Chicago notes-bibliography style: a complete guide
Chicago's notes-bibliography system is the workhorse citation format of the humanities — history, art history, philosophy, religion, and music all default to it. Footnotes carry the citation; the bibliography ties everything together. If you'd rather not format every note by hand, our Chicago citation generator produces full notes, shortened notes, and bibliography entries from a DOI, URL, or ISBN.
What is Chicago notes-bibliography style?
Chicago notes-bibliography (NB) is one of two citation systems defined by The Chicago Manual of Style (17th edition, 2017). It is the default in history, art history, philosophy, religion, music, and most humanities disciplines outside literature. Citations appear as numbered footnotes or endnotes, with a parallel bibliography at the end of the document.
The other Chicago system — author-date — uses parenthetical references and is preferred in the social sciences. Both share the same publication manual but produce visibly different documents.

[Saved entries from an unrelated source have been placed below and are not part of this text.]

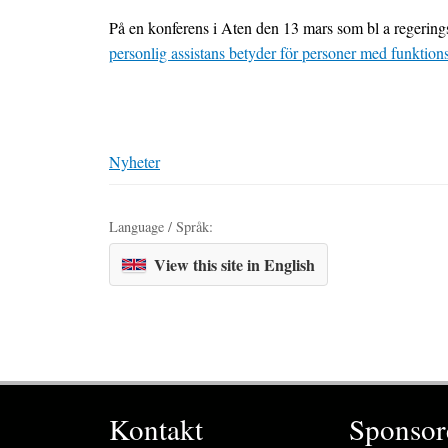
På en konferens i Aten den 13 mars som bl a regeri
personlig assistans betyder för personer med funktio
Nyheter
Language / Språk:
View this site in English
Kontakt
Sponsor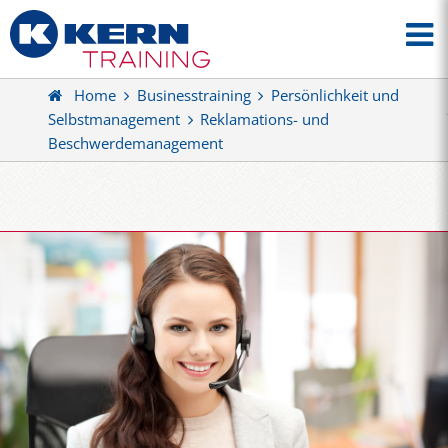
Home
Businesstraining
Persönlichkeit und
Selbstmanagement
Reklamations- und
Beschwerdemanagement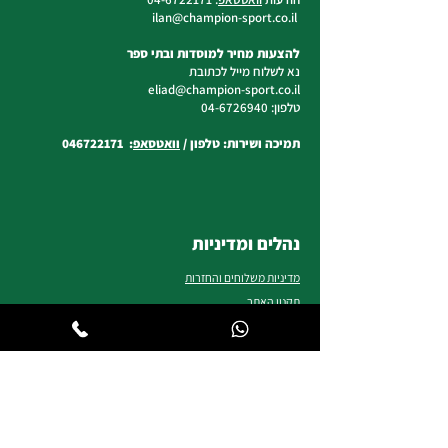
@champion-sport.co.il
ilan
להצעות מחיר למוסדות ובתי ספר
נא לשלוח מייל לכתובת
eliad
@champion-sport.co.il
טלפון:
04-6726940
תמיכה ושירות: טלפון /
וואטסאפ
:
046722171
נהלים ומדיניות
מדיניות משלוחים והחזרות
תקנון האתר
שיטות תשלום
שאלות ותשובות
הצהרת נגישות
אולם תצוגה
צרו קשר
אודות צ'מפיון ספורט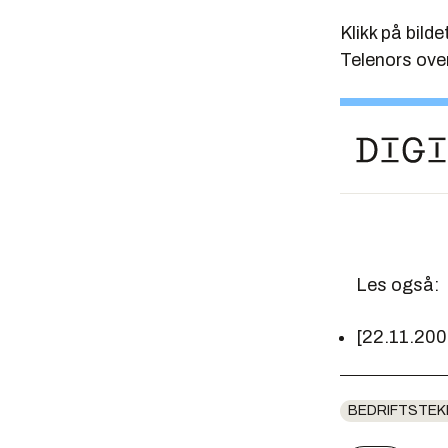
Klikk på bild
Telenors ove
Les også:
[22.11.200
BEDRIFTSTEK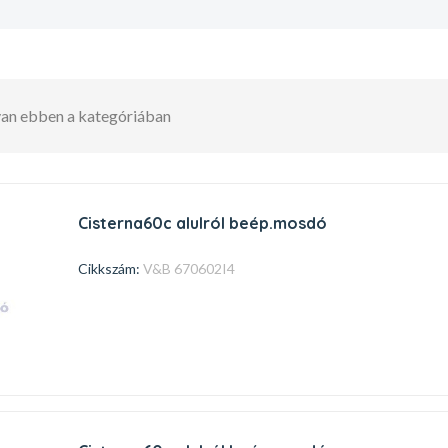
 van ebben a kategóriában
cisterna60c alulról beép.mosdó
Cikkszám:
V&B 670602I4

Use NB when your discipline favors discursive notes (history is the canonical example) or when you need to cite primary sources, archival documents, and other materials that don't fit cleanly into an author-date list.
Footnotes vs. endnotes
Chicago NB allows either footnotes (at the bottom of each page) or endnotes (collected at the end of the chapter or document). The choice is editorial — your instructor, journal, or publisher will specify. The format of the note itself is identical in both cases.

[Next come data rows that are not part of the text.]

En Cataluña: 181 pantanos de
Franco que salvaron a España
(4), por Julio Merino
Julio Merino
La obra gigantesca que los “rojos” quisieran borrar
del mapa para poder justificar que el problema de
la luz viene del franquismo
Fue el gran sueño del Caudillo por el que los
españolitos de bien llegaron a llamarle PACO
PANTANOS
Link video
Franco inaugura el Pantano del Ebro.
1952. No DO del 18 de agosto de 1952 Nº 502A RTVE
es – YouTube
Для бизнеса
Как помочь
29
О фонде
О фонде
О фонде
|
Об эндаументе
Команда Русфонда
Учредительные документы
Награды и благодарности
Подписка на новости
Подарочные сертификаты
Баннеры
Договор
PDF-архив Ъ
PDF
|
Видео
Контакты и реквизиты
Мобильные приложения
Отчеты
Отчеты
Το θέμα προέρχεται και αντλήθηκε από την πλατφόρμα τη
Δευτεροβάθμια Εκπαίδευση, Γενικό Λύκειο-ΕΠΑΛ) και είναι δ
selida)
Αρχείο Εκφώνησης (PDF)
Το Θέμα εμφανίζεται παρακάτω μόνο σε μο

Note numbers are superscripted in the text and run sequentially through the chapter or article. Place the superscript at the end of the sentence or clause, after any closing punctuation.
He argued that the colonial frontier was "a moving zone of negotiation," not a fixed line.1
First note vs. shortened note
The first time you cite a source, give a full note — author, full title, publication details, and the specific page. For every subsequent citation of the same source, use a shortened note: the author's last name, a short form of the title, and the page.
1. Jill Lepore, These Truths: A History of the United States (New York: W. W. Norton, 2018), 142.
5. Lepore, These Truths, 215.
Bibliography format
The bibliography appears at the end of the document under the heading Bibliography, alphabetized by author surname, with hanging indents. Bibliography entries differ from footnotes in three ways: the author's name is inverted (Last, First), elements are separated by periods rather than commas, and there is no specific page reference.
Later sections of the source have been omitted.